Merge pull request #312364 from DaGenix/fix-pybrowserid

python312Packages.pybrowserid: Fix on Darwin
2024-05-21 22:04:23 +01:00 · 2024-05-21 22:04:23 +01:00 · e55562dd43
commit e55562dd43
parent ae1fc78b8a 4c7be30052
2 changed files with 235 additions and 0 deletions
--- a/pkgs/development/python-modules/pybrowserid/darwin_fix.patch
+++ b/pkgs/development/python-modules/pybrowserid/darwin_fix.patch
@ -0,0 +1,231 @@
+commit 4e68d9bfd12de51d8e6dc8ac622317f7755f1080
+Author: Palmer Cox <p@lmercox.com>
+Date:   Tue May 14 23:07:48 2024 -0400
+
+    python312Packages.pybrowserid: Fix on Darwin
+    
+    The WorkerPoolVerifier works by spawning one or more child processes in
+    order to run the verification process. This is fine on Linux when using
+    the default "fork" method of the multiprocessing module. However, this
+    breaks when using the "spawn" or "forkserver" method since those methods
+    require that the arguments passed into the Process object be pickleable.
+    Specifically we're passing threading.Lock objects to the child process
+    which are not pickleable.
+    
+    Passing a Lock to a child process spawned via fork mostly does nothing -
+    the child process ends up with its own copy of the Lock which its free
+    to lock or unlock as it pleases and it has no effect on the parent
+    process. So, we don't actually need to pass the Lock to the child
+    process since it has never done anything. All we need to do is _not_
+    pass it since it causes errors when its passed because its not
+    pickleable. We don't need to re-create its functionality.
+    
+    Anyway, there are two places where we are passing locks to the child
+    process. The first is the WorkerPoolVerifier class. This lock isn't
+    actually being used - its just passed because we're passing the "self"

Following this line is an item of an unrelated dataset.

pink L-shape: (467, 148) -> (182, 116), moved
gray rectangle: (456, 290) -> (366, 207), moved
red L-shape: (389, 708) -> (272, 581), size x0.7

+    object to the worker thread. So, we can fix this by making the target
+    method to run in the worker thread a free-function and only passing the
+    object we need - thus avoiding passing the unused Lock that triggers the
+    pickle error.
+    
+    The other place that a Lock is passed ia via the FIFOCache. We can work
+    around this by making the Lock a global variable instead of an instance
+    variable. This shouldn't cause any significant performance issues
+    because the FIFOCache only holds this lock for brief periods when its
+    updating itself - its not doing any network call or long running
+    operations. Anyway, because its a global variable now, its not passed to
+    the process and we avoid the pickle error.
+    
+    The other problem we have to fix are the tests on Darwin. There are two
+    problems - both due to Darwin defaulting to the "spawn" start method
+    for child Processes:
+    
+    1. When we spawn a new Python process, it inherits the same __main__
+       module as its parent. When running tests, this __main__ module is the
+       unittest module. And, it start trying to run tests when its loaded.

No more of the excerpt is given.